• What the task asks
When a picture appears among the records, leave it out, and copy all else exactly.

• Data in this exercise
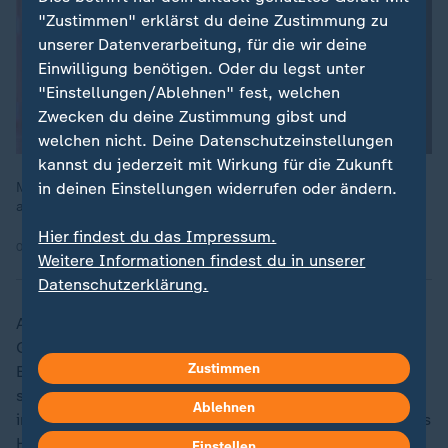
"Zustimmen" erklärst du deine Zustimmung zu
unserer Datenverarbeitung, für die wir deine
Einwilligung benötigen. Oder du legst unter
"Einstellungen/Ablehnen" fest, welchen
Zwecken du deine Zustimmung gibst und
welchen nicht. Deine Datenschutzeinstellungen
kannst du jederzeit mit Wirkung für die Zukunft
Mehr als jeder dritte Pflegeheimbewohner in Deutschland ist
in deinen Einstellungen widerrufen oder ändern.
auf Sozialhilfe angewiesen.
Hier findest du das Impressum.
05.03.2026 | 1:53 min
Weitere Informationen findest du in unserer
Datenschutzerklärung.
Aktuell sind die meisten Pflegebedürftigen in den
Graden 2 und 3. Weiterhin könnten Zuschüsse bei den
Zustimmen
Eigenanteilen in Pflegeheimen gekürzt werden. Diese
sind nach der Aufenthaltsdauer gestaffelt. 15 Prozent
Ablehnen
im ersten Jahr und 75 Prozent ab dem vierten Jahr des
Heimaufenthaltes. Nun könnten diese Zuschüsse
Einstellen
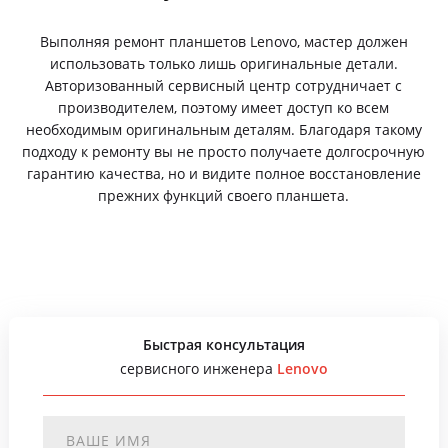
Выполняя ремонт планшетов Lenovo, мастер должен
использовать только лишь оригинальные детали.
Авторизованный сервисный центр сотрудничает с
производителем, поэтому имеет доступ ко всем
необходимым оригинальным деталям. Благодаря такому
подходу к ремонту вы не просто получаете долгосрочную
гарантию качества, но и видите полное восстановление
прежних функций своего планшета.
Быстрая консультация
сервисного инженера
Lenovo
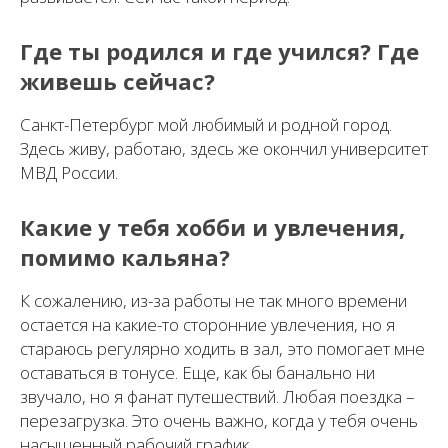
Где ты родился и где учился? Где
живешь сейчас?
Санкт-Петербург мой любимый и родной город.
Здесь живу, работаю, здесь же окончил университет
МВД России.
Какие у тебя хобби и увлечения,
помимо кальяна?
К сожалению, из-за работы не так много времени
остается на какие-то сторонние увлечения, но я
стараюсь регулярно ходить в зал, это помогает мне
оставаться в тонусе. Еще, как бы банально ни
звучало, но я фанат путешествий. Любая поездка –
перезагрузка. Это очень важно, когда у тебя очень
насыщенный рабочий график.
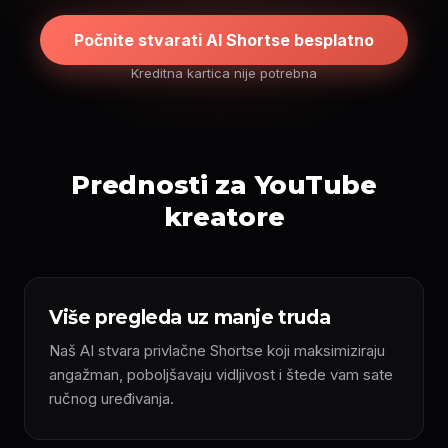
Počnite stvarati AI Shortse besplatno
Kreditna kartica nije potrebna
Prednosti za YouTube
kreatore
Više pregleda uz manje truda
Naš AI stvara privlačne Shortse koji maksimiziraju
angažman, poboljšavaju vidljivost i štede vam sate
ručnog uređivanja.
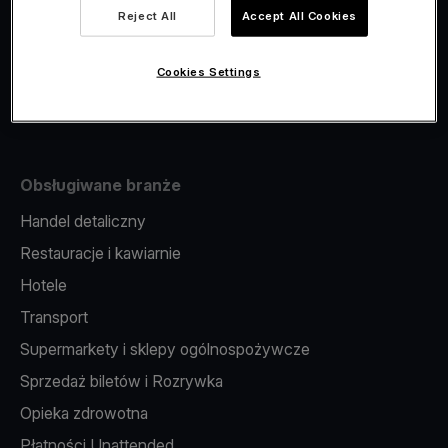
Viva.com Account
Reject All
Accept All Cookies
Fiskalizacja
Wydawanie kart
Cookies Settings
Terminal w telefonie
Obsługiwane branże
Handel detaliczny
Restauracje i kawiarnie
Hotele
Transport
Supermarkety i sklepy ogólnospożywcze
Sprzedaż biletów i Rozrywka
Opieka zdrowotna
Płatności Unattended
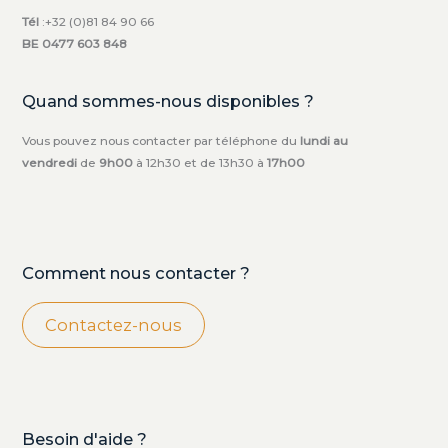
Tél
:+32 (0)81 84 90 66
BE 0477 603 848
Quand sommes-nous disponibles ?
Vous pouvez nous contacter par téléphone du
lundi au
vendredi
de
9h00
à 12h30 et de 13h30 à
17h00
Comment nous contacter ?
Contactez-nous
Besoin d'aide ?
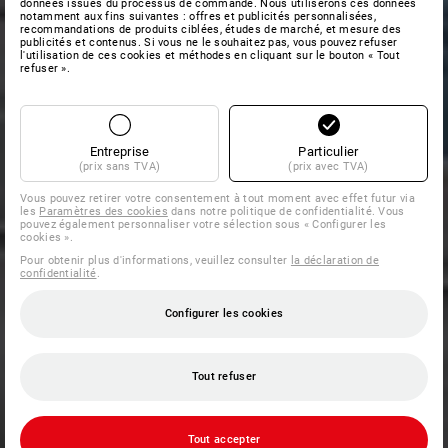
données issues du processus de commande. Nous utiliserons ces données
notamment aux fins suivantes : offres et publicités personnalisées,
recommandations de produits ciblées, études de marché, et mesure des
publicités et contenus. Si vous ne le souhaitez pas, vous pouvez refuser
l'utilisation de ces cookies et méthodes en cliquant sur le bouton « Tout
refuser ».
Entreprise
Particulier
(prix sans TVA)
(prix avec TVA)
Vous pouvez retirer votre consentement à tout moment avec effet futur via
les
Paramètres des cookies
dans notre politique de confidentialité. Vous
pouvez également personnaliser votre sélection sous « Configurer les
cookies ».
Pour obtenir plus d'informations, veuillez consulter
la déclaration de
confidentialité
.
Configurer les cookies
Tout refuser
Tout accepter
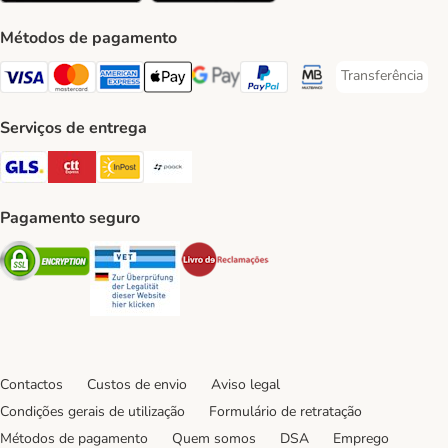
Métodos de pagamento
Transferência
Transferência P
Visa Payment Method
Mastercard Payment Method
American Express Payment Method
Apple Pay Payment Method
Google Pay Payment Method
PayPal Payment Method
Multibanco Payment Met
Serviços de entrega
GLS Shipping Method
CTTExpress Shipping Method
InPost Shipping Method
Paack Shipping Method
Pagamento seguro
Security
Security
Security
Contactos
Custos de envio
Aviso legal
Condições gerais de utilização
Formulário de retratação
Métodos de pagamento
Quem somos
DSA
Emprego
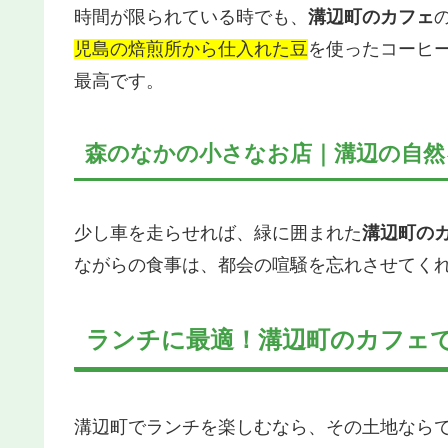
時間が限られている時でも、
溝辺町のカフェ
児島の焙煎所から仕入れた豆
を使ったコーヒ
最高です。
森のなかの小さなお店｜溝辺の自然
少し車を走らせれば、緑に囲まれた
溝辺町の
ながらの食事は、都会の喧騒を忘れさせてく
ランチに最適！溝辺町のカフェ
溝辺町でランチを楽しむなら、その土地なら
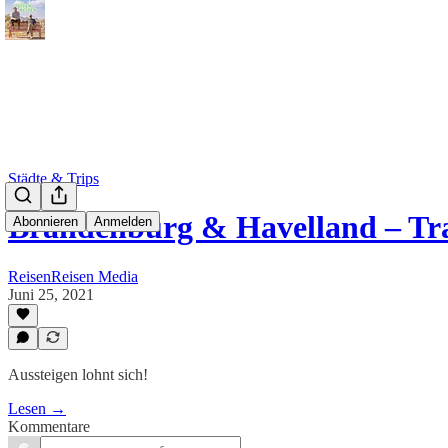
Städte & Trips
Brandenburg & Havelland – 
Abonnieren
Anmelden
ReisenReisen Media
Juni 25, 2021
Aussteigen lohnt sich!
Lesen →
Kommentare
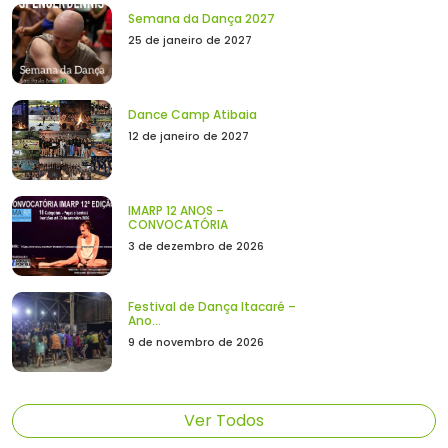
Semana da Dança 2027
25 de janeiro de 2027
Dance Camp Atibaia
12 de janeiro de 2027
IMARP 12 ANOS –
CONVOCATÓRIA
3 de dezembro de 2026
Festival de Dança Itacaré –
Ano...
9 de novembro de 2026
Ver Todos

• Response
"Zustimmen" erklärst du deine Zustimmung zu
unserer Datenverarbeitung, für die wir deine
Einwilligung benötigen. Oder du legst unter
"Einstellungen/Ablehnen" fest, welchen
Zwecken du deine Zustimmung gibst und
welchen nicht. Deine Datenschutzeinstellungen
kannst du jederzeit mit Wirkung für die Zukunft
Mehr als jeder dritte Pflegeheimbewohner in Deutschland ist
in deinen Einstellungen widerrufen oder ändern.
auf Sozialhilfe angewiesen.
Hier findest du das Impressum.
05.03.2026 | 1:53 min
Weitere Informationen findest du in unserer
Datenschutzerklärung.
Aktuell sind die meisten Pflegebedürftigen in den
Graden 2 und 3. Weiterhin könnten Zuschüsse bei den
Zustimmen
Eigenanteilen in Pflegeheimen gekürzt werden. Diese
sind nach der Aufenthaltsdauer gestaffelt. 15 Prozent
Ablehnen
im ersten Jahr und 75 Prozent ab dem vierten Jahr des
Heimaufenthaltes. Nun könnten diese Zuschüsse
Einstellen
Выполняя ремонт планшетов Lenovo, мастер должен
использовать только лишь оригинальные детали.
Авторизованный сервисный центр сотрудничает с
производителем, поэтому имеет доступ ко всем
необходимым оригинальным деталям. Благодаря такому
подходу к ремонту вы не просто получаете долгосрочную
гарантию качества, но и видите полное восстановление
прежних функций своего планшета.
Быстрая консультация
сервисного инженера
Lenovo
Где ты родился и где учился? Где
живешь сейчас?
Санкт-Петербург мой любимый и родной город.
Здесь живу, работаю, здесь же окончил университет
МВД России.
Какие у тебя хобби и увлечения,
помимо кальяна?
К сожалению, из-за работы не так много времени
остается на какие-то сторонние увлечения, но я
стараюсь регулярно ходить в зал, это помогает мне
оставаться в тонусе. Еще, как бы банально ни
звучало, но я фанат путешествий. Любая поездка –
перезагрузка. Это очень важно, когда у тебя очень
насыщенный рабочий график.
Počnite stvarati AI Shortse besplatno
Kreditna kartica nije potrebna
Prednosti za YouTube
kreatore
Više pregleda uz manje truda
Naš AI stvara privlačne Shortse koji maksimiziraju
angažman, poboljšavaju vidljivost i štede vam sate
ručnog uređivanja.
Viva.com Account
Reject All
Accept All Cookies
Fiskalizacja
Wydawanie kart
Cookies Settings
Terminal w telefonie
Obsługiwane branże
Handel detaliczny
Restauracje i kawiarnie
Hotele
Transport
Supermarkety i sklepy ogólnospożywcze
Sprzedaż biletów i Rozrywka
Opieka zdrowotna
Płatności Unattended
Tél
:+32 (0)81 84 90 66
BE 0477 603 848
Quand sommes-nous disponibles ?
Vous pouvez nous contacter par téléphone du
lundi au
vendredi
de
9h00
à 12h30 et de 13h30 à
17h00
Comment nous contacter ?
Contactez-nous
Besoin d'aide ?
données issues du processus de commande. Nous utiliserons ces données
notamment aux fins suivantes : offres et publicités personnalisées,
recommandations de produits ciblées, études de marché, et mesure des
publicités et contenus. Si vous ne le souhaitez pas, vous pouvez refuser
l'utilisation de ces cookies et méthodes en cliquant sur le bouton « Tout
refuser ».
Entreprise
Particulier
(prix sans TVA)
(prix avec TVA)
Vous pouvez retirer votre consentement à tout moment avec effet futur via
les
Paramètres des cookies
dans notre politique de confidentialité. Vous
pouvez également personnaliser votre sélection sous « Configurer les
cookies ».
Pour obtenir plus d'informations, veuillez consulter
la déclaration de
confidentialité
.
Configurer les cookies
Tout refuser
Tout accepter
Métodos de pagamento
Transferência
Transferência P
Visa Payment Method
Mastercard Payment Method
American Express Payment Method
Apple Pay Payment Method
Google Pay Payment Method
PayPal Payment Method
Multibanco Payment Met
Serviços de entrega
GLS Shipping Method
CTTExpress Shipping Method
InPost Shipping Method
Paack Shipping Method
Pagamento seguro
Security
Security
Security
Contactos
Custos de envio
Aviso legal
Condições gerais de utilização
Formulário de retratação
Métodos de pagamento
Quem somos
DSA
Emprego
時間が限られている時でも、
溝辺町のカフェ
児島の焙煎所から仕入れた豆
を使ったコーヒ
最高です。
森のなかの小さなお店｜溝辺の自然
少し車を走らせれば、緑に囲まれた
溝辺町の
ながらの食事は、都会の喧騒を忘れさせてく
ランチに最適！溝辺町のカフェ
溝辺町でランチを楽しむなら、その土地なら
Städte & Trips
Brandenburg & Havelland – 
Abonnieren
Anmelden
ReisenReisen Media
Juni 25, 2021
Aussteigen lohnt sich!
Lesen →
Kommentare
Semana da Dança 2027
25 de janeiro de 2027
Dance Camp Atibaia
12 de janeiro de 2027
IMARP 12 ANOS –
CONVOCATÓRIA
3 de dezembro de 2026
Festival de Dança Itacaré –
Ano...
9 de novembro de 2026
Ver Todos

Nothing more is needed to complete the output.